The Qualcomm antitrust ruling may well be reversed on appeal, say some legal experts, who think the chipmaker has ‘strong arguments’ on its side.

Qualcomm’s legal showdown with Apple may have fizzled out, but a separate case did go the distance. Earlier this month, the company lost a case brought by the FTC, and was ordered to renegotiate its licensing terms with smartphone makers.

However, that decision was based on a fairly obscure precedent involving a ski company, and some experts think it likely to be reversed …

Reuters reports that even one of the FTC’s own commissioners said the ruling was wrong, stretching the precedent too far.

The piece explains the basis for the ruling.

Wilson argued the court had misapplied this precedent.

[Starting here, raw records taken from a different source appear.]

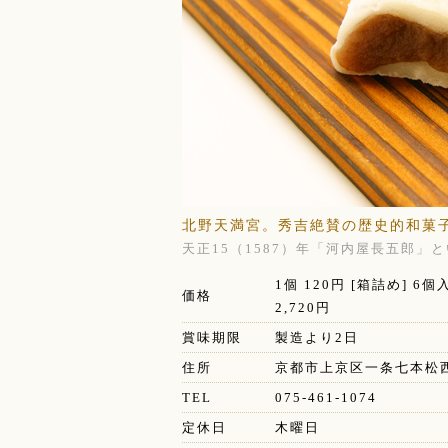
北野天満宮。秀吉絶賛の歴史的和菓
天正15（1587）年「河内屋長五郎
1個 120円 [箱詰め] 6個入
価格
2,720円
賞味期限
製造より2日
住所
京都市上京区一条七本松
TEL
075-461-1074
定休日
木曜日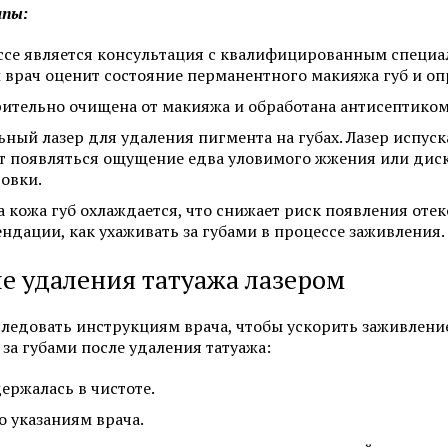
апы:
Смотреть все услуги
Запись на прием
ссе является консультация с квалифицированным специа
 врач оценит состояние перманентного макияжа губ и оп
рительно очищена от макияжа и обработана антисептиком
Себорея
Атопический дермат
ьный лазер для удаления пигмента на губах. Лазер испус
Лечение псориаза
Пиодермия
ет появляться ощущение едва уловимого жжения или дис
ровки.
Алопеция
Саркома Капоши
 кожа губ охлаждается, что снижает риск появления отек
ндации, как ухаживать за губами в процессе заживления.
ле удаления татуажа лазером
Смотреть все услуги
Запись на прием
 следовать инструкциям врача, чтобы ускорить заживлен
 за губами после удаления татуажа:
Пересадка волос для мужчин
Пересадка волос мет
(DHI)
держалась в чистоте.
Пересадка волос методом FUE
 указаниям врача.
Пересадка волос для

But the Supreme Court created an exception to this rule in the 1985 case, known as “Aspen Skiing,” holding that exiting a profitable, time-tested business arrangement could be an violation of competition law.

As Koh’s ruling points out, Qualcomm once licensed its patents on industry-standard technology to rival chip makers, though the ruling does not make clear how extensive the practice was. Qualcomm abandoned the practice entirely in the early 2000s and began only licensing those patents to companies that make consumer devices such as smartphones, which contain chips.

Koh said Qualcomm’s about-face was “motivated by anticompetitive malice” and was the sort of conduct prohibited by Aspen Skiing.

In Aspen Skiing, a ski resort operator backed out of a profitable, long-standing agreement with a rival to jointly sell a combination lift ticket package.

The Supreme Court said the company appeared to be sacrificing immediate profits in hopes of stomping out a competitor in the long run.

Other experts disagree, however, and say that the Qualcomm antitrust ruling was a matter for debate, and an appeals court can only overturn a ruling in the case of ‘clear error,’ something which would be impossible to prove here.

Jonathan Barnett, a law professor at the University of Southern California, agreed that Koh’s decision was in danger of being overturned by an appeals court.

The exception created by Aspen Skiing was supposed to be “very narrow,” Barnett said.